Why eat seaweed
Seaweed is prized by macrobiotics for its micro-nutrients, iodine and minerals. Notice the seagulls? They are so prosperous and glossy. They live one layer up from the seaweed, eating whelks, sea stars, urchins, arthropods, worms, crabs, and trash.
Everything on earth grew from the sea. We are all beneficiaries of the blue-green algae (cyanobacteria) that invented photosynthesis. They lazed around in shallow waters converting the energy of sunlight into the sugars and carbon bonds of life, producing oxygen and ultimately our atmosphere. At the low trophic level, seaweeds support the critters, oxygenate the waters, and constitute the foundational flourishing of intertidal places.
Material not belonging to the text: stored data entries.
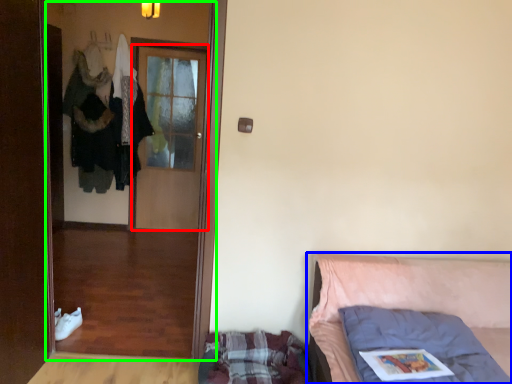 Question: Which is nearer to the door (highlighted by a red box)? furniture (highlighted by a blue box) or screen door (highlighted by a green box).

Choices:
 (A) furniture
 (B) screen door

Answer: (B) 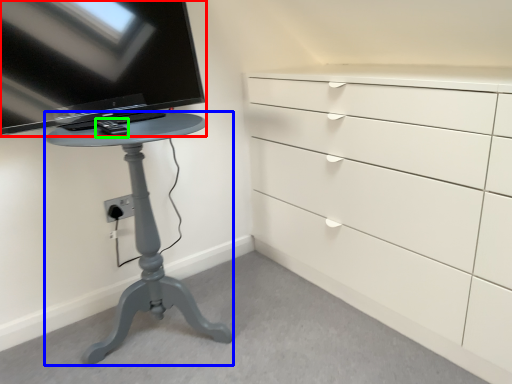 Question: Based on their relative distances, which object is nearer to television (highlighted by a red box)? Choose from furniture (highlighted by a blue box) and equipment (highlighted by a green box).

Choices:
 (A) furniture
 (B) equipment

Answer: (B) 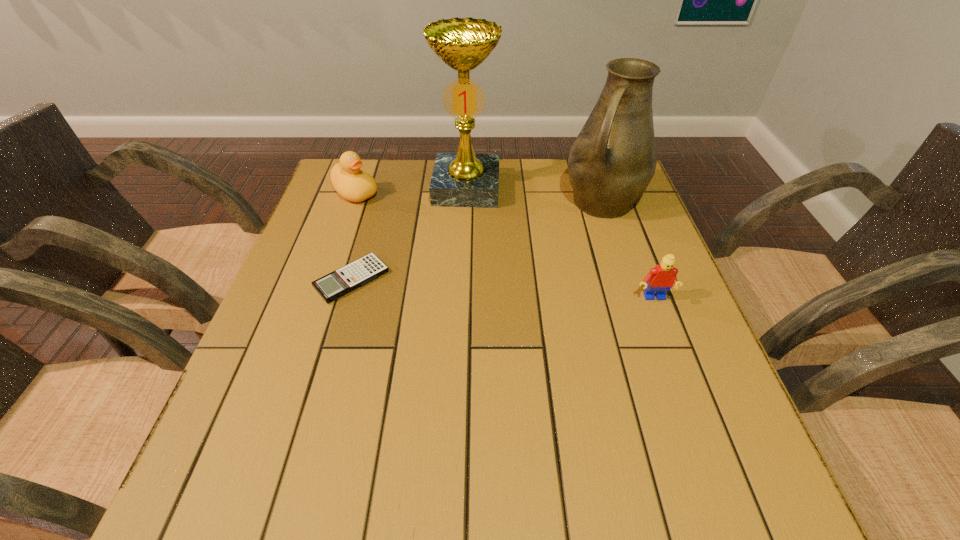 You are a GUI agent. You are given a task and a screenshot of the screen. Output one action in this format:
    pyautogui.click(x=<x>, y=<y>)
    Task: Click on the vacant space on the desktop that is between the calculator and the Lego and is positioned on the front-facing side of the award
    Image resolution: width=960 pixels, height=540 pixels.
    Given the screenshot: What is the action you would take?
    pyautogui.click(x=455, y=286)

You are a GUI agent. You are given a task and a screenshot of the screen. Output one action in this format:
    pyautogui.click(x=<x>, y=<y>)
    Task: Click on the free space on the desktop that is between the shortest object and the Lego and is positioned on the face of the duck
    The image size is (960, 540).
    Given the screenshot: What is the action you would take?
    pyautogui.click(x=496, y=289)

The height and width of the screenshot is (540, 960). In order to click on vacant space on the desktop that is between the calculator and the Lego and is positioned on the handle side of the pitcher in this screenshot , I will do `click(544, 292)`. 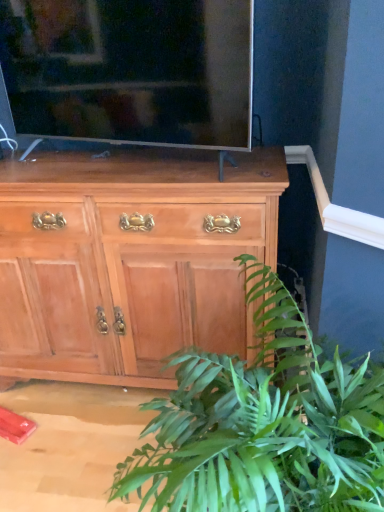 Question: From a real-world perspective, is light brown wood cabinet at center on matte black tv at upper center?

Choices:
 (A) no
 (B) yes

Answer: (A)

Question: Considering the relative sizes of light brown wood cabinet at center and matte black tv at upper center in the image provided, is light brown wood cabinet at center taller than matte black tv at upper center?

Choices:
 (A) no
 (B) yes

Answer: (B)

Question: Is light brown wood cabinet at center at the left side of matte black tv at upper center?

Choices:
 (A) no
 (B) yes

Answer: (B)

Question: Considering the relative positions of light brown wood cabinet at center and matte black tv at upper center in the image provided, is light brown wood cabinet at center in front of matte black tv at upper center?

Choices:
 (A) yes
 (B) no

Answer: (B)

Question: Is matte black tv at upper center located within light brown wood cabinet at center?

Choices:
 (A) yes
 (B) no

Answer: (B)

Question: Is light brown wood cabinet at center far from matte black tv at upper center?

Choices:
 (A) no
 (B) yes

Answer: (A)

Question: Is the depth of green leafy plant at lower right less than that of matte black tv at upper center?

Choices:
 (A) no
 (B) yes

Answer: (B)

Question: Is green leafy plant at lower right not within matte black tv at upper center?

Choices:
 (A) no
 (B) yes

Answer: (B)

Question: Considering the relative positions of green leafy plant at lower right and matte black tv at upper center in the image provided, is green leafy plant at lower right behind matte black tv at upper center?

Choices:
 (A) no
 (B) yes

Answer: (A)

Question: From the image's perspective, is green leafy plant at lower right under matte black tv at upper center?

Choices:
 (A) yes
 (B) no

Answer: (A)

Question: Considering the relative sizes of green leafy plant at lower right and matte black tv at upper center in the image provided, is green leafy plant at lower right taller than matte black tv at upper center?

Choices:
 (A) no
 (B) yes

Answer: (B)

Question: Considering the relative sizes of green leafy plant at lower right and matte black tv at upper center in the image provided, is green leafy plant at lower right bigger than matte black tv at upper center?

Choices:
 (A) yes
 (B) no

Answer: (A)

Question: Is the position of matte black tv at upper center more distant than that of green leafy plant at lower right?

Choices:
 (A) yes
 (B) no

Answer: (A) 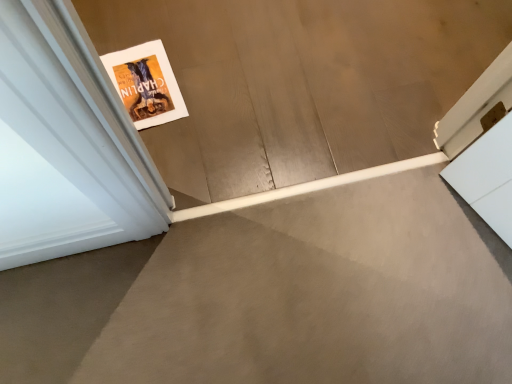 Question: Should I look upward or downward to see white matte book at lower left?

Choices:
 (A) down
 (B) up

Answer: (B) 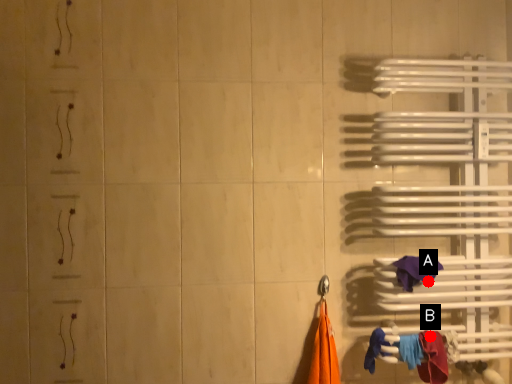 Question: Two points are circled on the image, labeled by A and B beside each circle. Which point is further to the camera?

Choices:
 (A) A is further
 (B) B is further

Answer: (A) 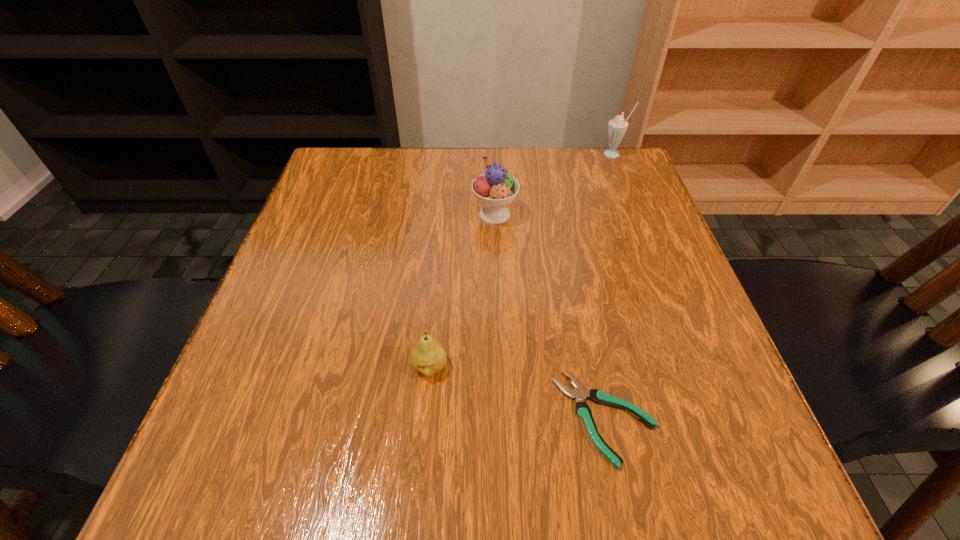 This screenshot has height=540, width=960. Find the location of `vacant space situated on the right of the second shortest object`. vacant space situated on the right of the second shortest object is located at coordinates [534, 367].

The height and width of the screenshot is (540, 960). What are the coordinates of `vacant space positioned 0.170m on the back of the shortest object` in the screenshot? It's located at (580, 293).

The height and width of the screenshot is (540, 960). Find the location of `milkshake located at the far edge`. milkshake located at the far edge is located at coordinates (617, 127).

This screenshot has width=960, height=540. In order to click on icecream that is at the far edge in this screenshot , I will do `click(496, 189)`.

Identify the location of object that is at the near edge. The image size is (960, 540). (582, 409).

Locate an element on the screen. The image size is (960, 540). milkshake present at the right edge is located at coordinates (617, 127).

Where is `pliers that is at the right edge`? Image resolution: width=960 pixels, height=540 pixels. pliers that is at the right edge is located at coordinates (582, 409).

I want to click on object at the far right corner, so click(617, 127).

Locate an element on the screen. The width and height of the screenshot is (960, 540). object that is at the near right corner is located at coordinates (582, 409).

In the image, there is a desktop. Where is `free region at the far edge`? Image resolution: width=960 pixels, height=540 pixels. free region at the far edge is located at coordinates (549, 148). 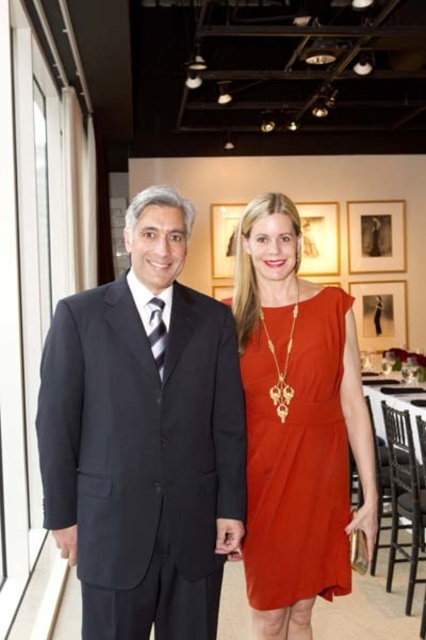 Is black suit at left below matte orange dress at center?

Actually, black suit at left is above matte orange dress at center.

Is black suit at left further to camera compared to matte orange dress at center?

No, it is not.

Locate an element on the screen. This screenshot has height=640, width=426. black suit at left is located at coordinates (143, 436).

The height and width of the screenshot is (640, 426). What are the coordinates of `black suit at left` in the screenshot? It's located at (143, 436). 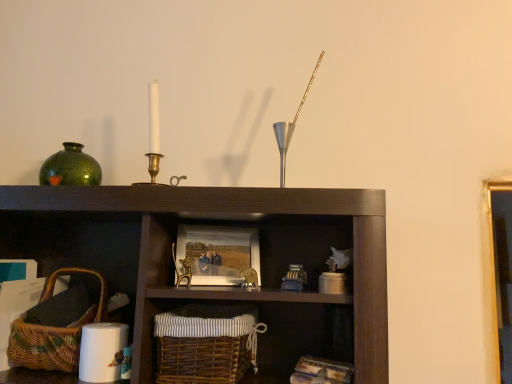 What is the approximate height of wooden picture frame at center?

4.50 inches.

Locate an element on the screen. This screenshot has width=512, height=384. wooden picture frame at center is located at coordinates (218, 253).

Describe the element at coordinates (206, 343) in the screenshot. The width and height of the screenshot is (512, 384). I see `woven brown basket at lower center, placed as the 1th basket when sorted from right to left` at that location.

The image size is (512, 384). In order to click on woven brown basket at lower center, placed as the 1th basket when sorted from right to left in this screenshot , I will do `click(206, 343)`.

Where is `green glossy vase at upper left`? This screenshot has height=384, width=512. green glossy vase at upper left is located at coordinates (70, 168).

Based on the photo, which of these two, green glossy vase at upper left or woven brown basket at lower left, which appears as the 2th basket when viewed from the right, stands taller?

With more height is woven brown basket at lower left, which appears as the 2th basket when viewed from the right.

Could you tell me if green glossy vase at upper left is facing woven brown basket at lower left, which appears as the 2th basket when viewed from the right?

No, green glossy vase at upper left is not turned towards woven brown basket at lower left, which appears as the 2th basket when viewed from the right.

Considering the sizes of green glossy vase at upper left and woven brown basket at lower left, which appears as the 2th basket when viewed from the right, in the image, is green glossy vase at upper left wider or thinner than woven brown basket at lower left, which appears as the 2th basket when viewed from the right,?

Considering their sizes, green glossy vase at upper left looks slimmer than woven brown basket at lower left, which appears as the 2th basket when viewed from the right.

There is a green glossy vase at upper left. What are the coordinates of `the 1st basket below it (from the image's perspective)` in the screenshot? It's located at (42, 346).

Where is `glass vase on the left side of metallic silver candle holder at upper center`? The height and width of the screenshot is (384, 512). glass vase on the left side of metallic silver candle holder at upper center is located at coordinates (70, 168).

Which object is wider, metallic silver candle holder at upper center or green glossy vase at upper left?

green glossy vase at upper left.

Is metallic silver candle holder at upper center placed right next to green glossy vase at upper left?

metallic silver candle holder at upper center is not next to green glossy vase at upper left, and they're not touching.

Which is further, (283,171) or (49,168)?

The point (49,168) is farther.

Identify the location of the 2nd basket counting from the left of the metallic silver candle holder at upper center. (42, 346).

Is point (28, 347) farther from viewer compared to point (289, 124)?

That is False.

Is woven brown basket at lower left, which appears as the 2th basket when viewed from the right, facing towards metallic silver candle holder at upper center?

No.

Considering the sizes of woven brown basket at lower left, the 1th basket viewed from the left, and metallic silver candle holder at upper center in the image, is woven brown basket at lower left, the 1th basket viewed from the left, wider or thinner than metallic silver candle holder at upper center?

Clearly, woven brown basket at lower left, the 1th basket viewed from the left, has more width compared to metallic silver candle holder at upper center.

In the image, is woven brown basket at lower left, which appears as the 2th basket when viewed from the right, positioned in front of or behind wooden picture frame at center?

Clearly, woven brown basket at lower left, which appears as the 2th basket when viewed from the right, is in front of wooden picture frame at center.

Is woven brown basket at lower left, which appears as the 2th basket when viewed from the right, oriented away from wooden picture frame at center?

No.

Which of these two, woven brown basket at lower left, which appears as the 2th basket when viewed from the right, or wooden picture frame at center, is bigger?

woven brown basket at lower left, which appears as the 2th basket when viewed from the right.

From the image's perspective, which one is positioned higher, woven brown basket at lower left, the 1th basket viewed from the left, or wooden picture frame at center?

wooden picture frame at center appears higher in the image.

From the metallic silver candle holder at upper center, count 2nd baskets forward and point to it. Please provide its 2D coordinates.

[(206, 343)]

Would you say woven brown basket at lower center, placed as the 1th basket when sorted from right to left, is outside metallic silver candle holder at upper center?

Yes, woven brown basket at lower center, placed as the 1th basket when sorted from right to left, is outside of metallic silver candle holder at upper center.

Measure the distance between woven brown basket at lower center, the second basket viewed from the left, and metallic silver candle holder at upper center.

A distance of 14.52 inches exists between woven brown basket at lower center, the second basket viewed from the left, and metallic silver candle holder at upper center.

Does point (234, 321) come behind point (319, 58)?

No, (234, 321) is in front of (319, 58).

From the image's perspective, is woven brown basket at lower left, the 1th basket viewed from the left, above woven brown basket at lower center, placed as the 1th basket when sorted from right to left?

Yes, from the image's perspective, woven brown basket at lower left, the 1th basket viewed from the left, is over woven brown basket at lower center, placed as the 1th basket when sorted from right to left.

Does woven brown basket at lower left, the 1th basket viewed from the left, lie in front of woven brown basket at lower center, the second basket viewed from the left?

No, it is behind woven brown basket at lower center, the second basket viewed from the left.

Does point (53, 335) come closer to viewer compared to point (160, 370)?

That is False.

Considering the sizes of objects woven brown basket at lower left, which appears as the 2th basket when viewed from the right, and woven brown basket at lower center, placed as the 1th basket when sorted from right to left, in the image provided, who is shorter, woven brown basket at lower left, which appears as the 2th basket when viewed from the right, or woven brown basket at lower center, placed as the 1th basket when sorted from right to left,?

woven brown basket at lower center, placed as the 1th basket when sorted from right to left, is shorter.

From a real-world perspective, who is located lower, woven brown basket at lower center, the second basket viewed from the left, or woven brown basket at lower left, which appears as the 2th basket when viewed from the right?

woven brown basket at lower center, the second basket viewed from the left, from a real-world perspective.

The width and height of the screenshot is (512, 384). In order to click on basket below the woven brown basket at lower left, the 1th basket viewed from the left (from a real-world perspective) in this screenshot , I will do `click(206, 343)`.

Can you confirm if woven brown basket at lower center, the second basket viewed from the left, is wider than woven brown basket at lower left, the 1th basket viewed from the left?

Correct, the width of woven brown basket at lower center, the second basket viewed from the left, exceeds that of woven brown basket at lower left, the 1th basket viewed from the left.

In order to click on basket that is the 1st one below the green glossy vase at upper left (from a real-world perspective) in this screenshot , I will do `click(42, 346)`.

Locate an element on the screen. candle holder positioned vertically above the green glossy vase at upper left (from a real-world perspective) is located at coordinates (291, 127).

Considering their positions, is wooden picture frame at center positioned closer to green glossy vase at upper left than metallic silver candle holder at upper center?

wooden picture frame at center is closer to green glossy vase at upper left.

Estimate the real-world distances between objects in this image. Which object is closer to woven brown basket at lower left, which appears as the 2th basket when viewed from the right, woven brown basket at lower center, the second basket viewed from the left, or green glossy vase at upper left?

woven brown basket at lower center, the second basket viewed from the left, is closer to woven brown basket at lower left, which appears as the 2th basket when viewed from the right.

Considering their positions, is green glossy vase at upper left positioned further to woven brown basket at lower center, the second basket viewed from the left, than metallic silver candle holder at upper center?

Based on the image, green glossy vase at upper left appears to be further to woven brown basket at lower center, the second basket viewed from the left.

Which object lies further to the anchor point green glossy vase at upper left, woven brown basket at lower center, the second basket viewed from the left, or metallic silver candle holder at upper center?

metallic silver candle holder at upper center lies further to green glossy vase at upper left than the other object.

Based on their spatial positions, is wooden picture frame at center or woven brown basket at lower center, the second basket viewed from the left, further from green glossy vase at upper left?

Based on the image, woven brown basket at lower center, the second basket viewed from the left, appears to be further to green glossy vase at upper left.

Estimate the real-world distances between objects in this image. Which object is further from wooden picture frame at center, green glossy vase at upper left or woven brown basket at lower left, the 1th basket viewed from the left?

green glossy vase at upper left.

Which object lies nearer to the anchor point metallic silver candle holder at upper center, green glossy vase at upper left or wooden picture frame at center?

wooden picture frame at center is positioned closer to the anchor metallic silver candle holder at upper center.

Looking at the image, which one is located further to woven brown basket at lower left, the 1th basket viewed from the left, woven brown basket at lower center, placed as the 1th basket when sorted from right to left, or metallic silver candle holder at upper center?

Among the two, metallic silver candle holder at upper center is located further to woven brown basket at lower left, the 1th basket viewed from the left.

Find the location of a particular element. The width and height of the screenshot is (512, 384). basket situated between woven brown basket at lower left, the 1th basket viewed from the left, and wooden picture frame at center from left to right is located at coordinates (206, 343).

This screenshot has height=384, width=512. Identify the location of picture frame between woven brown basket at lower left, which appears as the 2th basket when viewed from the right, and metallic silver candle holder at upper center. (218, 253).

Identify the location of picture frame between green glossy vase at upper left and metallic silver candle holder at upper center. The height and width of the screenshot is (384, 512). (218, 253).

At what (x,y) coordinates should I click in order to perform the action: click on basket between green glossy vase at upper left and woven brown basket at lower center, the second basket viewed from the left, from top to bottom. Please return your answer as a coordinate pair (x, y). The height and width of the screenshot is (384, 512). Looking at the image, I should click on (42, 346). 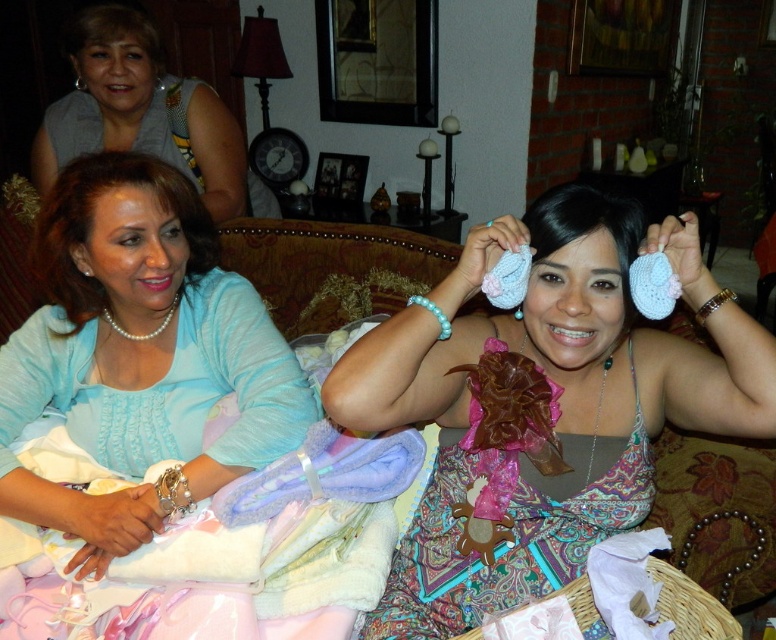 You are a photographer setting up for a family photo in the living room. You have to place a matte blue sweater at left and a pair of matte pink crochet booties at center. The distance between them must be exactly 18 inches. Based on the scene description, will the current placement meet the requirement?

The matte pink crochet booties at center is 18.15 inches away from the matte blue sweater at left. Since the required distance is 18 inches, the current placement is slightly over by 0.15 inches and may need adjustment for precision. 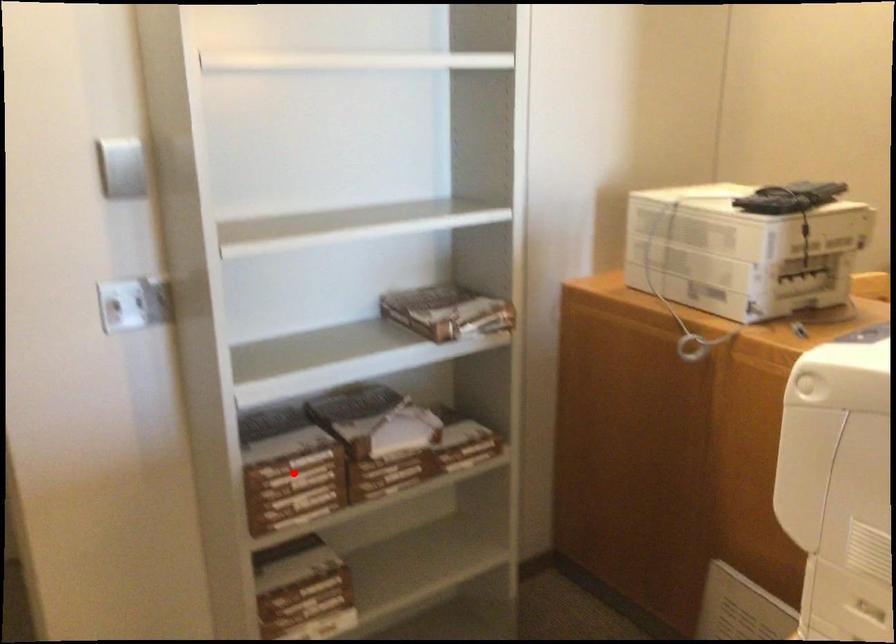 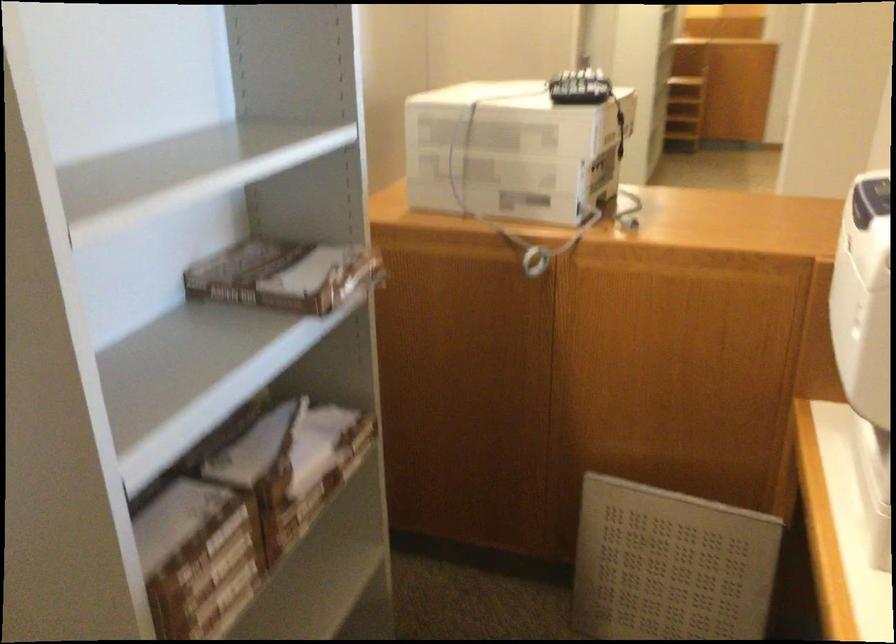 Question: I am providing you with two images of the same scene from different viewpoints. Image1 has a red point marked. In image2, the corresponding 3D location appears at what relative position? Reply with the corresponding letter.

Choices:
 (A) Closer
 (B) Farther

Answer: (A) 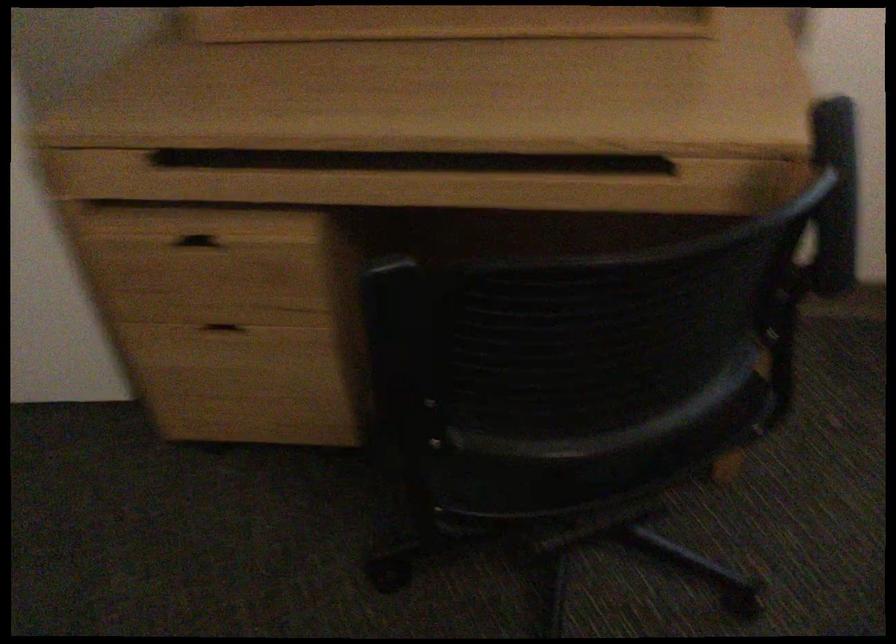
This seaweed is a wild product of the marine ecosystem, harvested respectfully from a small boat (or by foot) from the intertidal and subtidal zones along the seashore. It grows attached to rocks and ledges, buffeted by wave action in the cold gulf of Maine, a place with extreme tides up to 22 feet. This seaweed comes from very clean waters in well established territories managed by experienced harvesters.
We hope a love for these plants will motivate you to learn enough to become an ally and believer in the possibilities of commons. Through a commons-informed approach, Seaweed Commons seeks to form ecologically minded seaweed coalitions, support and inform public discourse, and support algal literacy in service to an appropriately scaled, just seaweed economy. We leverage art, film, public forums, research, and online informational resources with critical joy, so as to not overwhelm the lively ecology at the threshold of land and sea.